Q3: Strategy Re‑calibration

  • Begin divestitures or portfolio rebalancing.
  • Reallocate capital toward high-return areas.
  • Adjust governance: board refresh, voting structures, ESG ambition.

Q4: Testing and Storytelling

  • Run board-level activist simulation.
  • Refine investor messaging and public disclosures.
  • Launch investor roadshow to reinforce narrative.

Continuous loop: revisit KPI dashboard, portfolio, governance every 6 months.

 

9. Quantitative Defence: Why It Matters

·       ROIC boost: “capital activists” generate +2.5 ppts ROIC.

·       Stock near-term flavor: defenses often swing TSR ±10–25% within a quarter.

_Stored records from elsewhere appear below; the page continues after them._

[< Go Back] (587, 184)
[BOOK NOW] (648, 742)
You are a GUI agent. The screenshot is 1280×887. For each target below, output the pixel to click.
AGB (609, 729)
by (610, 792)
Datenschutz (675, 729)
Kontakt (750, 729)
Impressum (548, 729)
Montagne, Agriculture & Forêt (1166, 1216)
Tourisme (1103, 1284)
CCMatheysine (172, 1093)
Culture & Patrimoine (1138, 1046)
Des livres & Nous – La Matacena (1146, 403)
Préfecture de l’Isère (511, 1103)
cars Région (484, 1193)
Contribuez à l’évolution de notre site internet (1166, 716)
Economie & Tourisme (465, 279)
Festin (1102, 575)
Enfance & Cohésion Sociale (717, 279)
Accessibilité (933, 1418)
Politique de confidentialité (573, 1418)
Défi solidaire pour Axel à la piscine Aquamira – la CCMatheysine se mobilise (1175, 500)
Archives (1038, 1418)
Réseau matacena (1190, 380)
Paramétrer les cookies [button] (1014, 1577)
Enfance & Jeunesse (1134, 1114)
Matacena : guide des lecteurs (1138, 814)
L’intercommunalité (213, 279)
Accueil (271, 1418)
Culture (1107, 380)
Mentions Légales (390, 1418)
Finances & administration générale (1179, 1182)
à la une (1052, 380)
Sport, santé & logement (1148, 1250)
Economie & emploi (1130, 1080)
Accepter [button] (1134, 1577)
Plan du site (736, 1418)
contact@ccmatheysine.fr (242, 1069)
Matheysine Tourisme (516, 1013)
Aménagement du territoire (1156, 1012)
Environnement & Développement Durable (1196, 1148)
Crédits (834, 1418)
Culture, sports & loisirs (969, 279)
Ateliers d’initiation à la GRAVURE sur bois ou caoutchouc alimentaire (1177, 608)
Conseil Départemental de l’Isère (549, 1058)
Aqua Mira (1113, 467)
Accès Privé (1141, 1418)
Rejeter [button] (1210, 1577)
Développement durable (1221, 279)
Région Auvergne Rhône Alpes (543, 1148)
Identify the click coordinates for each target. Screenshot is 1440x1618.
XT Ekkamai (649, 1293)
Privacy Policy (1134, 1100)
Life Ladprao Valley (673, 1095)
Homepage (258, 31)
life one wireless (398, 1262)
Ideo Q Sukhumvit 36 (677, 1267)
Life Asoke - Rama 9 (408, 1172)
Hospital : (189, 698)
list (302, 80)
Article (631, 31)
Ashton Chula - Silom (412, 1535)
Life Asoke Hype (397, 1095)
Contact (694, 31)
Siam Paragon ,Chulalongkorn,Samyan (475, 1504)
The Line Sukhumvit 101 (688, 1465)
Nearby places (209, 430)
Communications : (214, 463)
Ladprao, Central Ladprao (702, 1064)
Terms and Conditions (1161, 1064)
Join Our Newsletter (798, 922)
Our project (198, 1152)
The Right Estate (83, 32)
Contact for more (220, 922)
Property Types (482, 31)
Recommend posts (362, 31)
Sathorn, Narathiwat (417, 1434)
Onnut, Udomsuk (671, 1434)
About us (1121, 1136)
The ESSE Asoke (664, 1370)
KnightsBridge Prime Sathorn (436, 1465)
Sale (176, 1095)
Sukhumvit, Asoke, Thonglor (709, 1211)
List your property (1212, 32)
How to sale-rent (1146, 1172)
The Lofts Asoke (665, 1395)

·       Governance premiums: firms with strong governance/ESG command a valuation premium and face fewer activist threats.

 

10. Final Takeaways: Turning Threats into Value

1.   Prevention is always better than a cure: Avoid leaving value unoptimized.

2.   Adopt activist perspective: Run the CEO/CFO like a fund manager.

3. Institutionalise flexibility: Capital, portfolio, operations—all fluid.

4.   Board & communication readiness: Narrative control builds leverage.

5.   Value creation ≠ activism: It's good for core investors too.

 CFOs aligning with activist strategy aren’t just defending—they’re actively unlocking value, crisis-proofing their operations, and building lasting credibility with investors.

 

Diagram suggestions for publication:

  • Flywheel graphic (Investor Lens → Portfolio → Capital→ Operations → Communication)
  • Timeline layout for the 12-month blueprint.
  • Dashboard screenshot with key metrics/KPIs.
  • Before/after charts for Jacobs, GM, and Danaher.

 

By adopting the activist mindset—rigorously reviewing portfolios, deploying capital strategically, executing operationally, and controlling the narrative—CFOs can neutralize activist threats and accelerate shareholder value. It’s the ultimate defence: don’t just respond to activism—outpace it.